To compare the hardness values of tested specimens with values from reference

sources or manufacturers data, it is complicated and cannot be made mathematically as

different methods and scales used is not exact for a wide range of materials. Different loads,

different shape of indenters, mechanical properties of the specimen all complicate the problem.

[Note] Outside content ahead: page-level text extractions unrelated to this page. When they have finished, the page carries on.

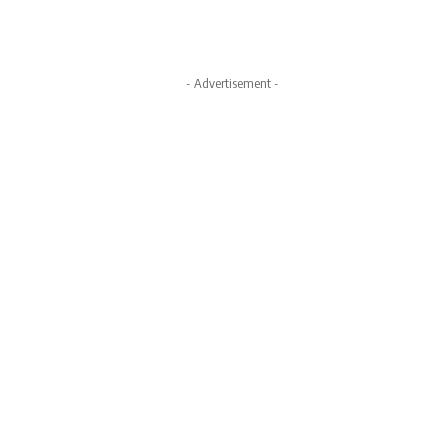
- Advertisement -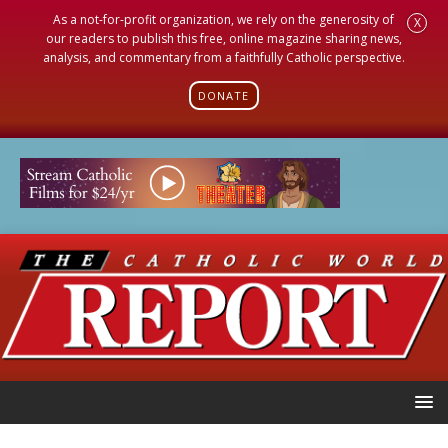
As a not-for-profit organization, we rely on the generosity of
X
our readers to publish this free, online magazine sharing news,
analysis, and commentary from a faithfully Catholic perspective.
DONATE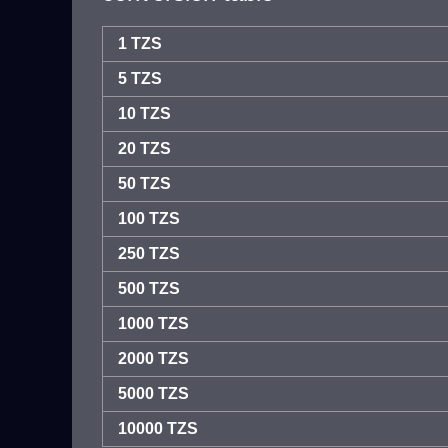
1 TZS
5 TZS
10 TZS
20 TZS
50 TZS
100 TZS
250 TZS
500 TZS
1000 TZS
2000 TZS
5000 TZS
10000 TZS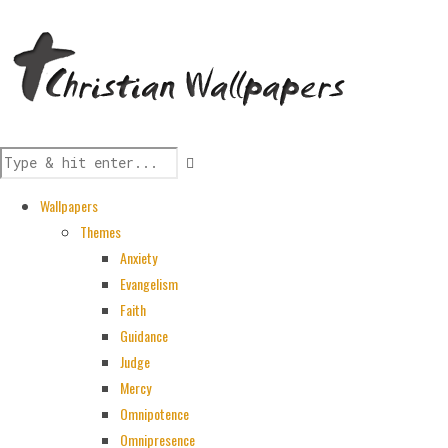
Wallpapers
Themes
Anxiety
Evangelism
Faith
Guidance
Judge
Mercy
Omnipotence
Omnipresence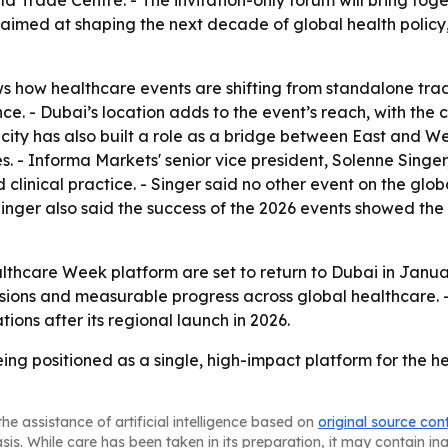
ld Trade Centre. - The invitation-only forum will bring to
s aimed at shaping the next decade of global health policy
 how healthcare events are shifting from standalone trad
ce. - Dubai’s location adds to the event’s reach, with the c
e city has also built a role as a bridge between East and W
s. - Informa Markets' senior vice president, Solenne Singe
d clinical practice. - Singer said no other event on the gl
inger also said the success of the 2026 events showed the 
hcare Week platform are set to return to Dubai in Januar
ssions and measurable progress across global healthcare.
ons after its regional launch in 2026.
ng positioned as a single, high-impact platform for the he
he assistance of artificial intelligence based on
original source con
asis. While care has been taken in its preparation, it may contain i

All tables and charts should be considered as giving approximate equivalents, particularly when

converting to a method or scale which is not physically possible for the particular test material

and thus cannot be verified.

The importance of hardness test in engineering practice are when it is needed to

localised plastic deformation of materials, the hardness test is used to measure the materials

resistance. Other than that, it is based on natural materials with a scale fabricated solely on the

ability of one material to graze another that was softer. Other than that, the clear-cut and

meticulousness of a hardness test require following strict hardness etiquette and observance to

standards.

Conclusion:

By using Rockwell Superficial with ball indenter of 30Y scale, it is shown that brass is

the hardest specimen, followed by steel and aluminium. When using Rockwell Superficial with

diamond indenter of 45N scale, steel give highest value followed by brass and aluminium. As for

the Rockwell test using diamond indenter with S scale, steel is the hardest followed by brass

and aluminium. So it can be said that steel is the hardest among the specimen tested in this

experiment while aluminium is the softest. As for the Rockwell test using ball indenter, the

result shown for all specimens is NG, which means the indenter cannot calculate the hardness

reading. It is a vital to test most materials before they are accepted for processing, and before

they are put in to use to determine whether they meet the specifications required or not. One of

these tests is for hardness. Hardness is the most important property. Therefore, we should learn

to measure the hardness accurately. Rockwell hardness testing process is most simple and

widely used. Therefore, we should learn it perfectly.